Some reasons to watch:
-attaching a face not only to singers you may remember watching in competition, but also to behind-the-scenes Met folks who serve as blank screens onto which crazy opera fans project their frustrations. Like oh hey, there's Peter Gelb and he's not rubbing his hands together going "Who's the skinniest?! I don't CARE who can sing!" as he apparently does in the collective feverish hallucination of many opera loons.
-attaching a non-long-distance face to singers I still recall hearing from fam circ, seeing how they sing in detail (wow Disella Larusdottir's lips shake when she sings high notes! Jesus, Alek Shrader doesn't just have a great headshot and really is that cute!) Getting to hear the traces of regional accents they haven't tamed is also fun.

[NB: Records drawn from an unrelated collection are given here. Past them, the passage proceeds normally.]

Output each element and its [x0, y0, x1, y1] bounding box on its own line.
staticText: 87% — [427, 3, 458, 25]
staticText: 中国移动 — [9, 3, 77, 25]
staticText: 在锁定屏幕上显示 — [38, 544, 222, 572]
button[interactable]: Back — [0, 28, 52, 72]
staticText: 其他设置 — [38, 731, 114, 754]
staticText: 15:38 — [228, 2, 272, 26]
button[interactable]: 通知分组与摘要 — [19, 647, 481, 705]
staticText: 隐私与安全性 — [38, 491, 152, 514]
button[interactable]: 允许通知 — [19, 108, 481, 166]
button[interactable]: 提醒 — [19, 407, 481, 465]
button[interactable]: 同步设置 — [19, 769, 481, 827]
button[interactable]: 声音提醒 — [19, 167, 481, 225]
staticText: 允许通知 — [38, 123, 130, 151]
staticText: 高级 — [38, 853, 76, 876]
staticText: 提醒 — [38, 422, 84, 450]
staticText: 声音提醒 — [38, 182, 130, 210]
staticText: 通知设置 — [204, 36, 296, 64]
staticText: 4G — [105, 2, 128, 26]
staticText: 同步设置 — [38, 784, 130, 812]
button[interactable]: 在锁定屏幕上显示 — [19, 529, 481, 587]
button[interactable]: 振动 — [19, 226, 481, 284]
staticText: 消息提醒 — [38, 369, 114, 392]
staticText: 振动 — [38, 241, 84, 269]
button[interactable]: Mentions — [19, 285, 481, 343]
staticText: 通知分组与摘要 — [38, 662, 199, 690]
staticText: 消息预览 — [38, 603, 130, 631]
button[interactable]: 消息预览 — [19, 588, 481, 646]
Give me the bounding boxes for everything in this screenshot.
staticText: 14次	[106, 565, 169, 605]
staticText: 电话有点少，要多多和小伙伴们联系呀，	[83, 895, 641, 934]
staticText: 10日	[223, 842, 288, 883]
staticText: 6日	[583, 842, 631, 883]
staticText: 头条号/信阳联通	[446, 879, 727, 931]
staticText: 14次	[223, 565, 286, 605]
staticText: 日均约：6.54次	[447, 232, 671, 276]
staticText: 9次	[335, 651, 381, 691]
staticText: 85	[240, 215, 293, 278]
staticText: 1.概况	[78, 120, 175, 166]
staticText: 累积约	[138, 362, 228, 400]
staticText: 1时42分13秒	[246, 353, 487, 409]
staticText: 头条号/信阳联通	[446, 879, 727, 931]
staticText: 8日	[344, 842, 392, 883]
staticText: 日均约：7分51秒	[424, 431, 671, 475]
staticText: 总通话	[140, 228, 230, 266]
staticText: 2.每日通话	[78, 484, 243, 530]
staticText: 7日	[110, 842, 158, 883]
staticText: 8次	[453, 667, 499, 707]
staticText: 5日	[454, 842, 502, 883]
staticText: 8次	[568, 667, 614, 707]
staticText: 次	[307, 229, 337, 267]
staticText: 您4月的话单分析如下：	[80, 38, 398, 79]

-Oh, probably a great glimpse at the bowels of the Met if you live far away or just never had that autograph-hound moment in your life where you saw it in person. Also maybe a glimpse of, not to be a dick, that fakey thing singers do around each other where their niceness doesn't always cover their mutual mistrust. [ETA: which Fabiano just acknowledged. He actually spends the least energy of any of the pretending to care heaps and heaps about the others, based on this film, and he comes off a tiny bit unsympathetic for it, but perhaps his honesty ought to earn him some points. Anyway he's 22.]
-Getting to watch singers watch and react to each other's performances. The first time they show Alek Shrader singing the C's, they pan immediately to the other singers, which is hilarious.

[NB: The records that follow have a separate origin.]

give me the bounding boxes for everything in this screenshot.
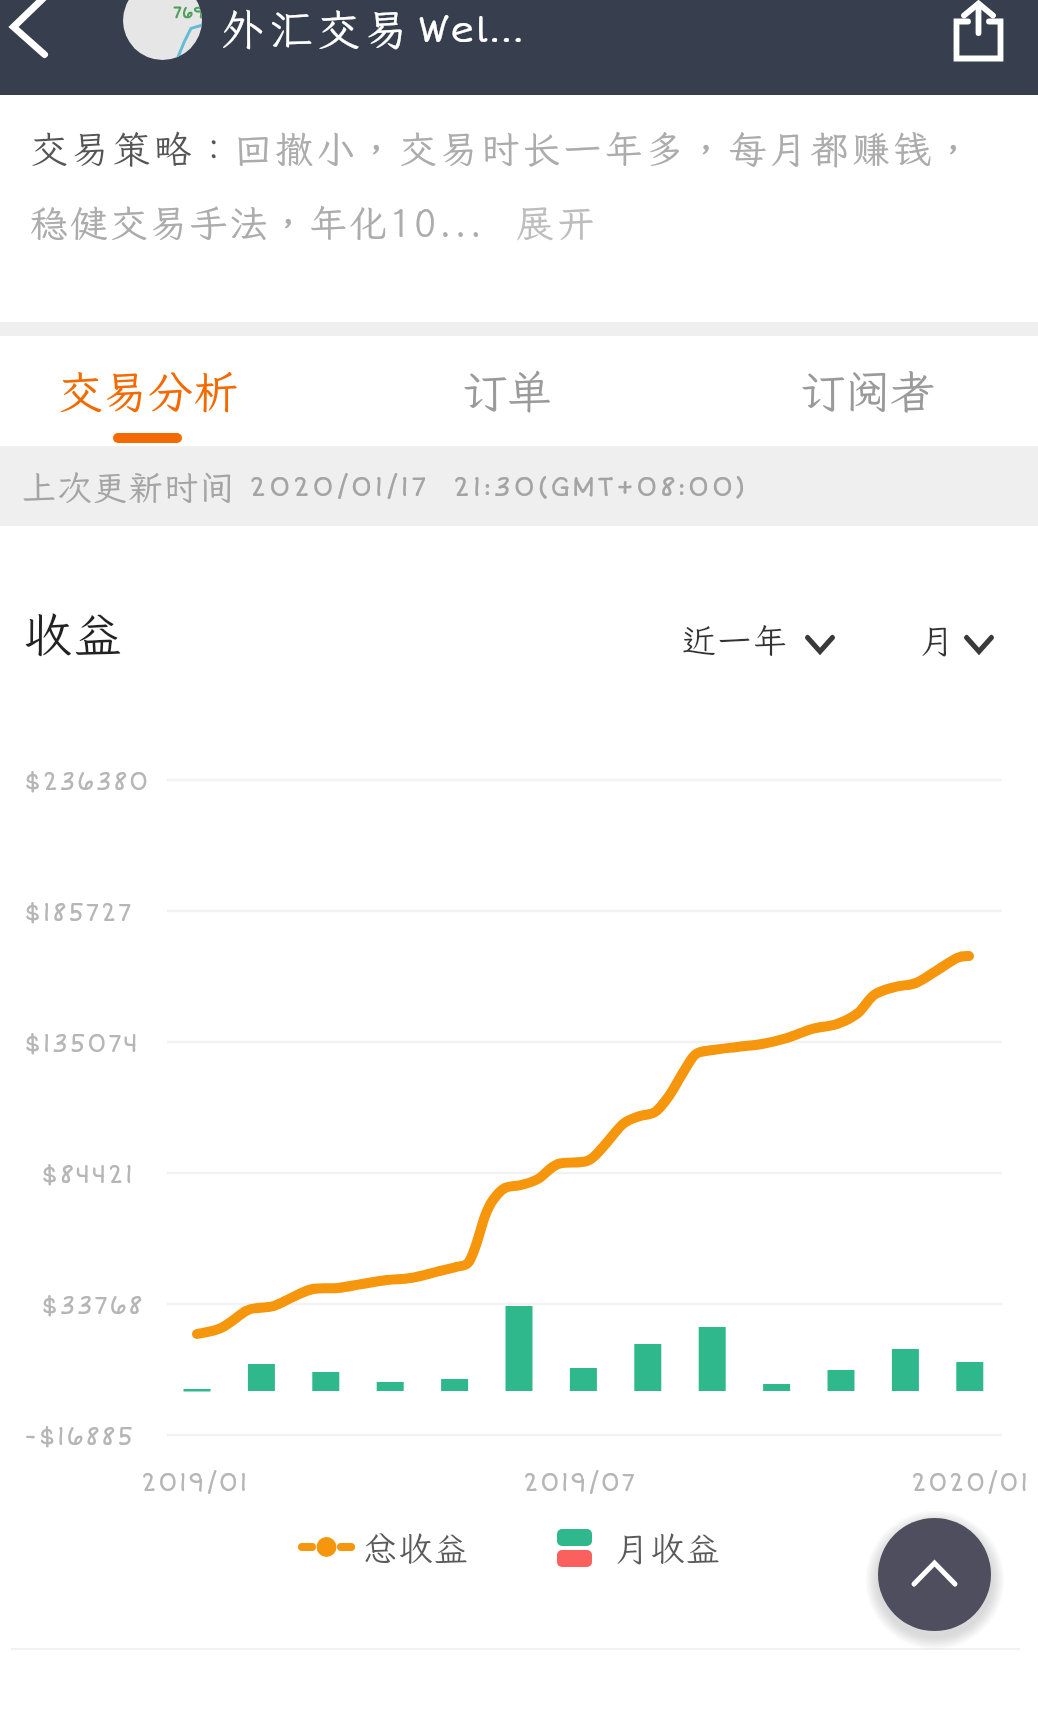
button[interactable]: 总收益 [290, 1514, 480, 1578]
staticText: $84421 [41, 1160, 135, 1191]
button[interactable]: 月 [908, 610, 1008, 674]
button[interactable]: Back [0, 0, 84, 95]
staticText: $236380 [24, 767, 150, 798]
button[interactable]: 订阅者 [800, 362, 936, 421]
staticText: 回撤小，交易时长一年多，每月都赚钱， [234, 124, 976, 174]
staticText: 2020/01/17 21:30(GMT+08:00) [249, 470, 748, 504]
staticText: 月 [920, 618, 956, 663]
staticText: $135074 [24, 1029, 140, 1060]
button[interactable]: Scroll to top [878, 1518, 991, 1631]
staticText: 上次更新时间 [22, 465, 235, 510]
staticText: 2020/01 [911, 1468, 1030, 1499]
staticText: 769% [173, 3, 202, 23]
button[interactable]: 月收益 [548, 1514, 738, 1578]
staticText: 总收益 [363, 1526, 470, 1571]
button[interactable]: 订单 [462, 362, 553, 421]
staticText: $185727 [24, 898, 133, 929]
button[interactable]: 展开 [516, 198, 599, 248]
button[interactable]: Share [934, 0, 1026, 90]
staticText: Wel... [418, 8, 525, 52]
staticText: 外汇交易 [221, 1, 413, 58]
staticText: 近一年 [682, 618, 789, 663]
button[interactable]: 近一年 [670, 610, 846, 674]
staticText: 稳健交易手法，年化10... [30, 198, 485, 248]
staticText: 收益 [24, 602, 125, 665]
staticText: 月收益 [615, 1526, 722, 1571]
staticText: 交易策略： [30, 124, 237, 174]
staticText: -$16885 [24, 1422, 135, 1453]
staticText: 2019/01 [141, 1468, 249, 1499]
staticText: $33768 [41, 1291, 144, 1322]
staticText: 2019/07 [523, 1468, 637, 1499]
button[interactable]: 交易分析 [58, 362, 239, 421]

It's sort of awful to watch Ryan Smith, of course. If you don't know, he died of lymphoma not too long ago.
Whoops, a Met dramatic coach just said "Opera is moving away from the idea that a voice is all that really matters...now that is not to say that voice is not (perhaps) the most important thing," and now the gnashing of teeth begins again. It is poignant, then, to watch Angela Meade, between clips of singing "Casta diva' and talking about her love of Callas and Caballe also acknowledging her own fear of the what are we calling it, new focus on visuals.
Did one female singer just say "go back to a drag bar and learn more"? Because that would make me laugh and maybe slightly want to buy her a drink. But I'm guessing that's not what she said.
Heh, I wonder if they should have done a little subtitle explaining lip trills. It's making me laugh. The first time I saw singers doing lip trills I was very WTF.
Ok they're completely saving "Pour mon ame" as the money shot, though some of that is just where it happened in the program. As much fun as it is to watch A.S. realize he is going to nail the Cs, it's also perhaps a little sad to see the documentary not focus at all on a couple of the other singers. Only so much time and all.
Total voyeurism to watch the judging.
And we get a "One Year Later" postlude, which is exactly what you don't get at the auditions or even after unless you're obsessive and track these folks. They're a little bit press-packety, but gratifying nonetheless. And of course by now they're another year old, leaving up to you and me and Google to figure out Where They Are Now.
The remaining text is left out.